One in five Americans -- or 56.7 million people -- reporting having a disability, according to the 2010 U.S. Census Bureau.

Given the massive numbers, it's surprising that more national retailers are not hiring more models with visible disabilities. Most people feel more inclined to buy products, after all, when they see those products modeled by someone who is a more-attractive version of themselves.

Target has a history of success with hiring models with disabilities, specifically, hiring models with Down syndrome. This practice has brought national attention and acclaim to the retailer. While Target's attention to hiring diverse models is heartening, there are very few other national retailers who follow suit.

Heather Bradley, who is the mother of Izzy, the adorable model hired by Target, is trying to change that. Together with Katie Driscoll, founder of Changing the Face of Beauty, she started the "I'm Ready" campaign whose goal is to invite 15 national retailers in the year 2015 to hire a model with a disability.
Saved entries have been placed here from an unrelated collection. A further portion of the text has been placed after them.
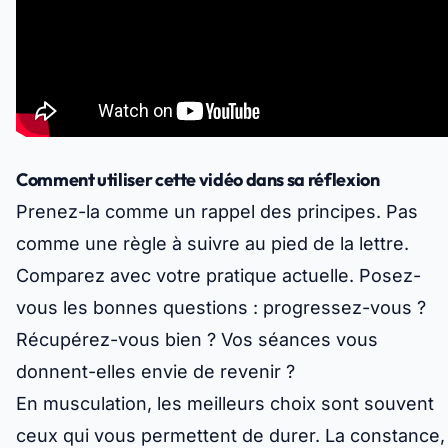
Comment utiliser cette vidéo dans sa réflexion
Prenez-la comme un rappel des principes. Pas
comme une règle à suivre au pied de la lettre.
Comparez avec votre pratique actuelle. Posez-
vous les bonnes questions : progressez-vous ?
Récupérez-vous bien ? Vos séances vous
donnent-elles envie de revenir ?
En musculation, les meilleurs choix sont souvent
ceux qui vous permettent de durer. La constance,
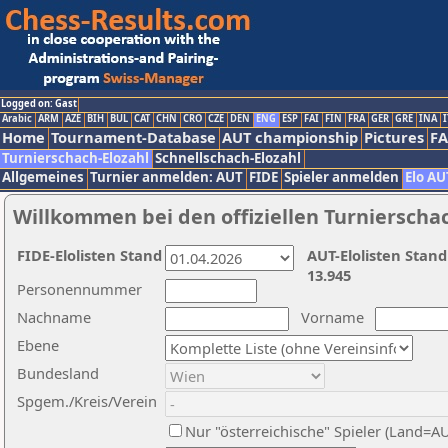
Logged on: Gast
Arabic
ARM
AZE
BIH
BUL
CAT
CHN
CRO
CZE
DEN
ENG
ESP
FAI
FIN
FRA
GER
GRE
INA
I
Home
Tournament-Database
AUT championship
Pictures
F
Turnierschach-Elozahl
Schnellschach-Elozahl
Allgemeines
Turnier anmelden: AUT
FIDE
Spieler anmelden
Elo AU
Willkommen bei den offiziellen Turnierscha
FIDE-Elolisten Stand
AUT-Elolisten Stand
13.945
Personennummer
Nachname
Vorname
Ebene
Bundesland
Spgem./Kreis/Verein
Nur "österreichische" Spieler (Land=A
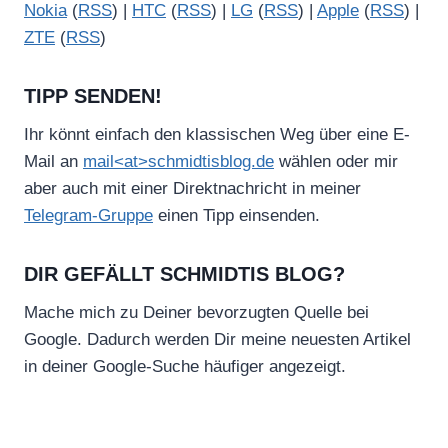
Nokia
(
RSS
) |
HTC
(
RSS
) |
LG
(
RSS
) |
Apple
(
RSS
) |
ZTE
(
RSS
)
TIPP SENDEN!
Ihr könnt einfach den klassischen Weg über eine E-
Mail an
mail<at>schmidtisblog.de
wählen oder mir
aber auch mit einer Direktnachricht in meiner
Telegram-Gruppe
einen Tipp einsenden.
DIR GEFÄLLT SCHMIDTIS BLOG?
Mache mich zu Deiner bevorzugten Quelle bei
Google. Dadurch werden Dir meine neuesten Artikel
in deiner Google-Suche häufiger angezeigt.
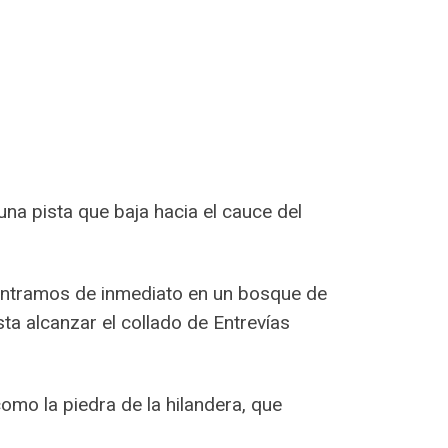
na pista que baja hacia el cauce del
adentramos de inmediato en un bosque de
ta alcanzar el collado de Entrevías
mo la piedra de la hilandera, que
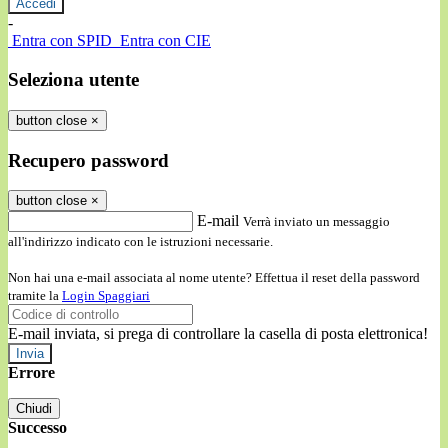
-
Entra con SPID
Entra con CIE
Seleziona utente
button close
×
Recupero password
button close
×
E-mail
Verrà inviato un messaggio
all'indirizzo indicato con le istruzioni necessarie.
Non hai una e-mail associata al nome utente? Effettua il reset della password
tramite la
Login Spaggiari
E-mail inviata, si prega di controllare la casella di posta elettronica!
Errore
Chiudi
Successo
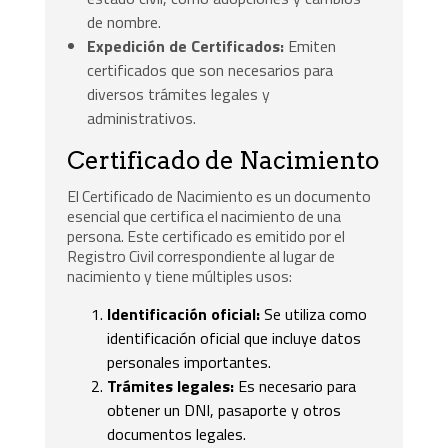
de nombre.
Expedición de Certificados:
Emiten
certificados que son necesarios para
diversos trámites legales y
administrativos.
Certificado de Nacimiento
El Certificado de Nacimiento es un documento
esencial que certifica el nacimiento de una
persona. Este certificado es emitido por el
Registro Civil correspondiente al lugar de
nacimiento y tiene múltiples usos:
Identificación oficial:
Se utiliza como
identificación oficial que incluye datos
personales importantes.
Trámites legales:
Es necesario para
obtener un DNI, pasaporte y otros
documentos legales.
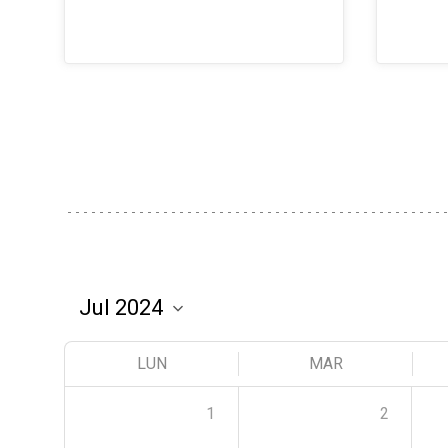
LUN
MAR
1
2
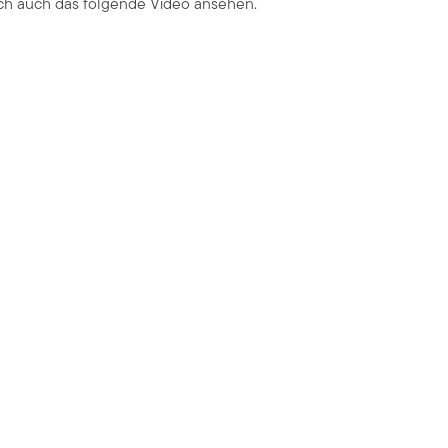
ich auch das folgende Video ansehen.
While children with Down syndrome have recently been the most visible models with disabilities, the "I'm Ready" campaign [does] include models with disabilities who are adults. The campaign seeks adults with Cerebral Palsy, dwarfism, Osteogenesis Imperfecta, along with those who are amputees, deaf, blind and have other disabilities that represent [thus representing] the actual spectrum of the disability experience.

The plan of the campaign is simple: to post a photo of the individual with a disability, to include the hashtag of a favorite major retailer along with the #IMREADY hashtag and to make a call for the retailer to participate.

Toward that end, social media has been flooded with images of people with disabilities calling out to their favorite retailer with the hashtag, #IMREADY:

It took retailers a long time to include models of various races and sexual orientation in their advertising. The group that is currently left out of the picture are people with disabilities. With one fifth of the population of the United States claiming to have a disability, that is a lot of people who are ready and waiting to see themselves represented in the media.